EXERCISE DETAILS:
Scan the records and identify every line in which the string "Dishub" occurs, then return those lines.

INPUT:
● ● ● ●

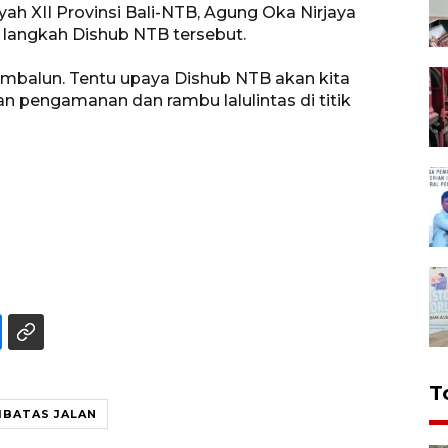
yah XII Provinsi Bali-NTB, Agung Oka Nirjaya
angkah Dishub NTB tersebut.
 Sembalun. Tentu upaya Dishub NTB akan kita
pengamanan dan rambu lalulintas di titik
T
BATAS JALAN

● ● ● ●

ANSWER TO THE EXERCISE:
angkah Dishub NTB tersebut.
 Sembalun. Tentu upaya Dishub NTB akan kita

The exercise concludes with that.